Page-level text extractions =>
◇ ◇ ◇ ◇

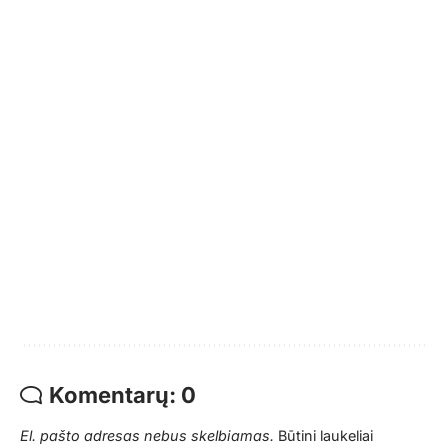
Komentarų: 0
El. pašto adresas nebus skelbiamas.
Būtini laukeliai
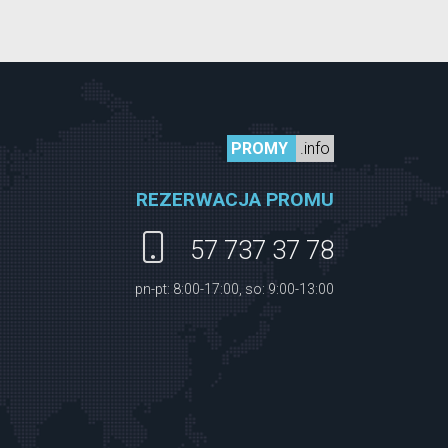
PROMY
.info
REZERWACJA PROMU
57 737 37 78
pn-pt: 8:00-17:00, so: 9:00-13:00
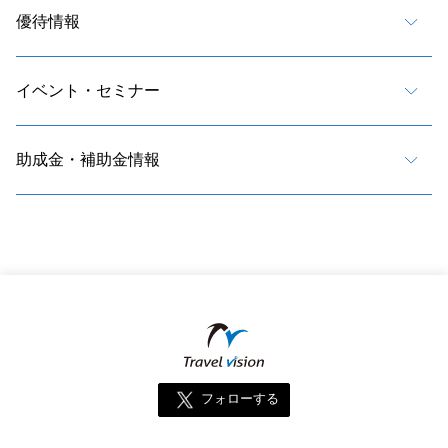
優待情報
イベント・セミナー
助成金・補助金情報
フォローする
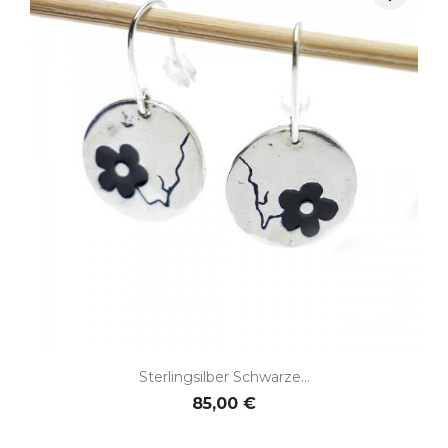
Sterlingsilber Schwarze...
85,00 €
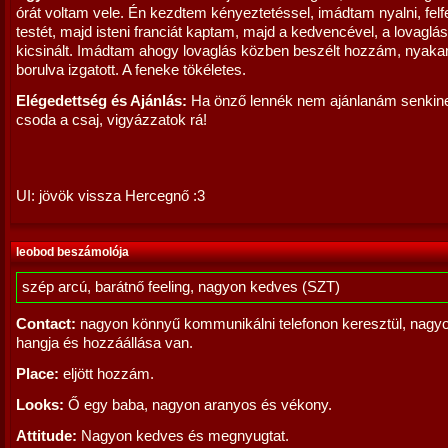
órát voltam vele. Én kezdtem kényeztetéssel, imádtam nyalni, felf
testét, majd isteni franciát kaptam, majd a kedvencével, a lovaglás
kicsinált. Imádtam ahogy lovaglás közben beszélt hozzám, nyak
borulva izgatott. A feneke tökéletes.
Elégedettség és Ajánlás:
Ha önző lennék nem ajánlanám senkin
csoda a csaj, vigyázzatok rá!
UI: jövök vissza Hercegnő :3
leobod beszámolója
szép arcú, barátnő feeling, nagyon kedves (SZT)
Contact:
nagyon könnyű kommunikálni telefonon keresztül, nagy
hangja és hozzáállása van.
Place:
eljött hozzám.
Looks:
Ő egy baba, nagyon aranyos és vékony.
Attitude:
Nagyon kedves és megnyugtat.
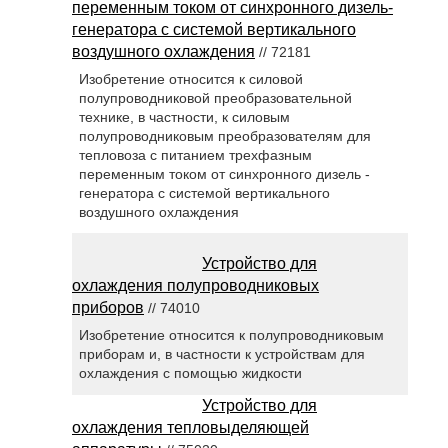
переменным током от синхронного дизель-
генератора с системой вертикального
воздушного охлаждения
// 72181
Изобретение относится к силовой
полупроводниковой преобразовательной
технике, в частности, к силовым
полупроводниковым преобразователям для
тепловоза с питанием трехфазным
переменным током от синхронного дизель -
генератора с системой вертикального
воздушного охлаждения
Устройство для
охлаждения полупроводниковых
приборов
// 74010
Изобретение относится к полупроводниковым
приборам и, в частности к устройствам для
охлаждения с помощью жидкости
Устройство для
охлаждения тепловыделяющей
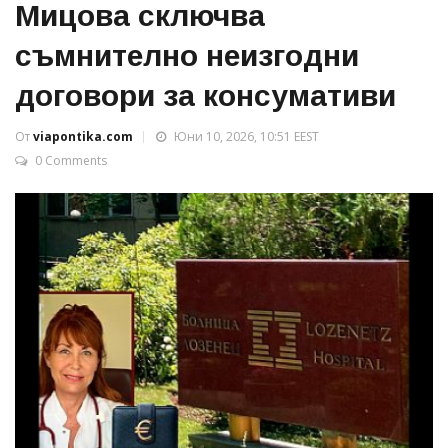
Мицова сключва
съмнително неизгодни
договори за консумативи
От
viapontika.com
Юни 10, 2026, 10:51 EEST
0 Comments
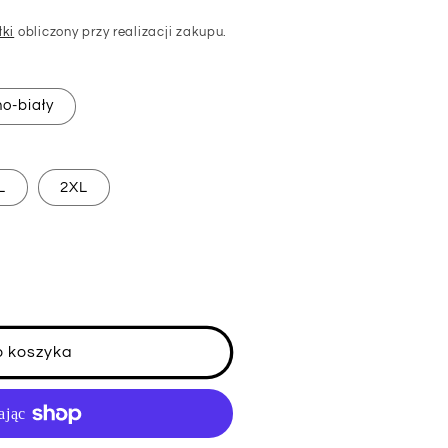
łki
obliczony przy realizacji zakupu.
o-biały
L
2XL
o koszyka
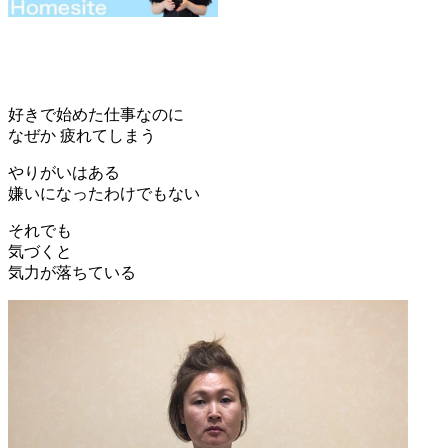
好きで始めた仕事なのに
なぜか 疲れてしまう
やりがいはある
嫌いになったわけでもない
それでも
気づくと
気力が落ちている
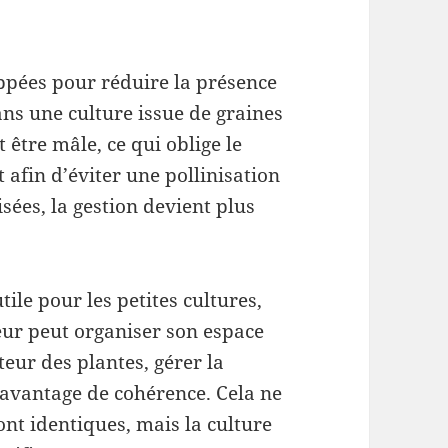
ppées pour réduire la présence
ns une culture issue de graines
 être mâle, ce qui oblige le
 afin d’éviter une pollinisation
sées, la gestion devient plus
tile pour les petites cultures,
eur peut organiser son espace
teur des plantes, gérer la
davantage de cohérence. Cela ne
ront identiques, mais la culture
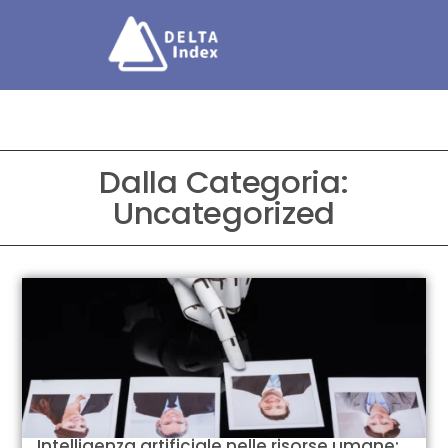
Dalla Categoria:
Uncategorized
Intelligenza artificiale nelle risorse umane:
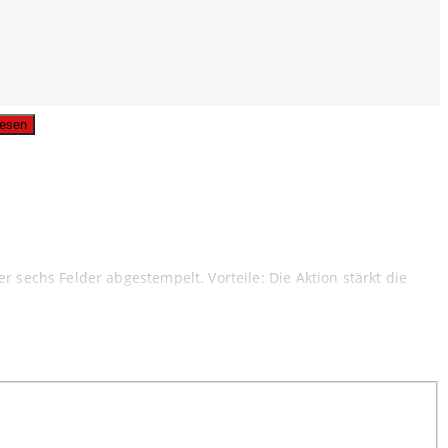
usgabe lesen
 sechs Felder abgestempelt. Vorteile: Die Aktion stärkt die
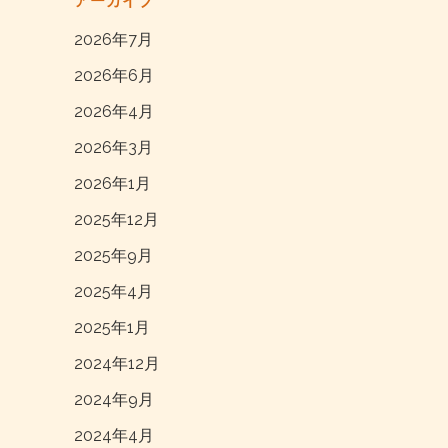
アーカイブ
2026年7月
2026年6月
2026年4月
2026年3月
2026年1月
2025年12月
2025年9月
2025年4月
2025年1月
2024年12月
2024年9月
2024年4月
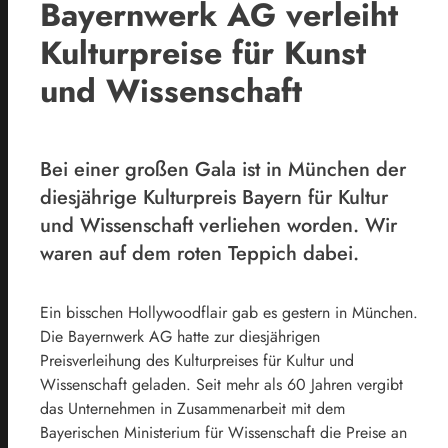
Bayernwerk AG verleiht
Kulturpreise für Kunst
und Wissenschaft
Bei einer großen Gala ist in München der
diesjährige Kulturpreis Bayern für Kultur
und Wissenschaft verliehen worden. Wir
waren auf dem roten Teppich dabei.
Ein bisschen Hollywoodflair gab es gestern in München.
Die Bayernwerk AG hatte zur diesjährigen
Preisverleihung des Kulturpreises für Kultur und
Wissenschaft geladen. Seit mehr als 60 Jahren vergibt
das Unternehmen in Zusammenarbeit mit dem
Bayerischen Ministerium für Wissenschaft die Preise an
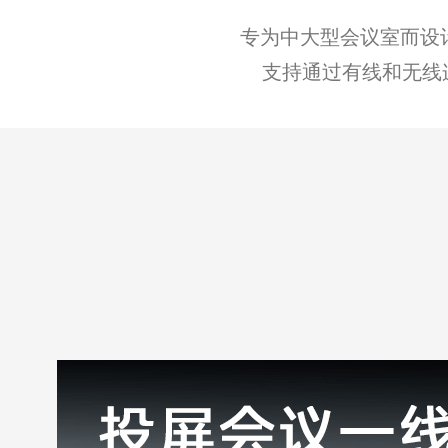
专为中大型会议室而设
支持通过有线和无线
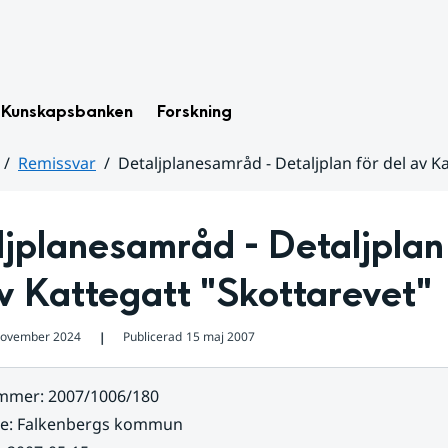
Kunskapsbanken
Forskning
Remissvar
Detaljplanesamråd - Detaljplan för del av K
jplanesamråd - Detaljplan 
v Kattegatt "Skottarevet"
november 2024
Publicerad
15 maj 2007
❘
ummer
:
2007/1006/180
re
:
Falkenbergs kommun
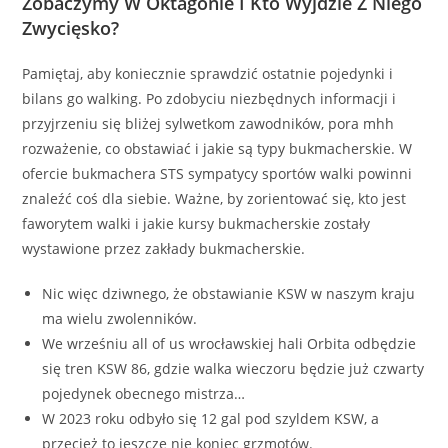
Zobaczymy W Oktagonie I Kto Wyjdzie Z Niego
Zwycięsko?
Pamiętaj, aby koniecznie sprawdzić ostatnie pojedynki i
bilans go walking. Po zdobyciu niezbędnych informacji i
przyjrzeniu się bliżej sylwetkom zawodników, pora mhh
rozważenie, co obstawiać i jakie są typy bukmacherskie. W
ofercie bukmachera STS sympatycy sportów walki powinni
znaleźć coś dla siebie. Ważne, by zorientować się, kto jest
faworytem walki i jakie kursy bukmacherskie zostały
wystawione przez zakłady bukmacherskie.
Nic więc dziwnego, że obstawianie KSW w naszym kraju
ma wielu zwolenników.
We wrześniu all of us wrocławskiej hali Orbita odbędzie
się tren KSW 86, gdzie walka wieczoru będzie już czwarty
pojedynek obecnego mistrza…
W 2023 roku odbyło się 12 gal pod szyldem KSW, a
przecież to jeszcze nie koniec grzmotów.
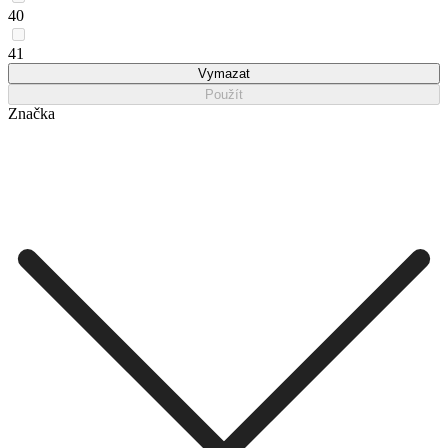
40
41
Vymazat
Použít
Značka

◇ ◇ ◇ ◇

EXERCISE => Find the number of lines in the entries above that hold the string "hozzám", and write only that number.

RESPONSE TO THIS TASK => 2